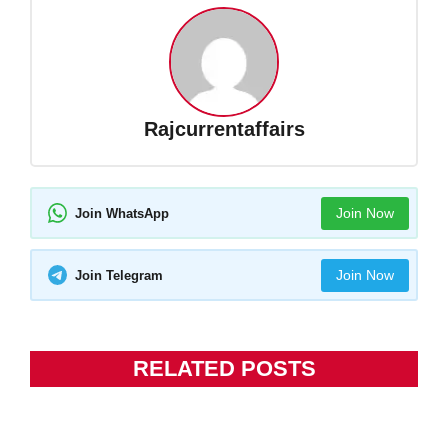
Rajcurrentaffairs
Join Now
Join WhatsApp
Join Now
Join Telegram
RELATED POSTS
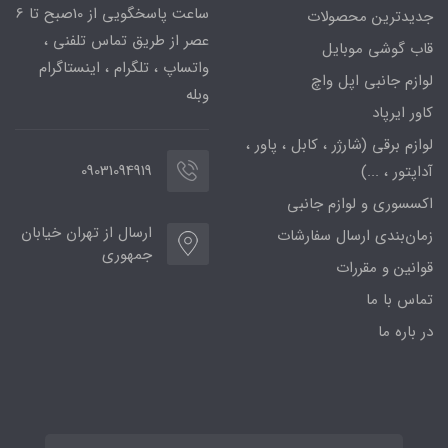
ساعت پاسخگویی از 10صبح تا 6
جدیدترین محصولات
عصر از طریق تماس تلفنی ،
قاب گوشی موبایل
واتساپ ، تلگرام ، اینستاگرام
لوازم جانبی اپل واچ
وبله
کاور ایرپاد
لوازم برقی (شارژر ، کابل ، پاور ،
09031094919
آداپتور ، ...)
اکسسوری و لوازم جانبی
ارسال از تهران خیابان
زمان‌بندی ارسال سفارشات
جمهوری
قوانین و مقررات
تماس با ما
در باره ما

• • • • •

● **WHAT YOU SHOULD DO**
Retype the data above as given, letting no picture into the copy.

● **RESULT FOR THIS EXERCISE**
Rajcurrentaffairs
Join Now
Join WhatsApp
Join Now
Join Telegram
RELATED POSTS
ساعت پاسخگویی از 10صبح تا 6
جدیدترین محصولات
عصر از طریق تماس تلفنی ،
قاب گوشی موبایل
واتساپ ، تلگرام ، اینستاگرام
لوازم جانبی اپل واچ
وبله
کاور ایرپاد
لوازم برقی (شارژر ، کابل ، پاور ،
09031094919
آداپتور ، ...)
اکسسوری و لوازم جانبی
ارسال از تهران خیابان
زمان‌بندی ارسال سفارشات
جمهوری
قوانین و مقررات
تماس با ما
در باره ما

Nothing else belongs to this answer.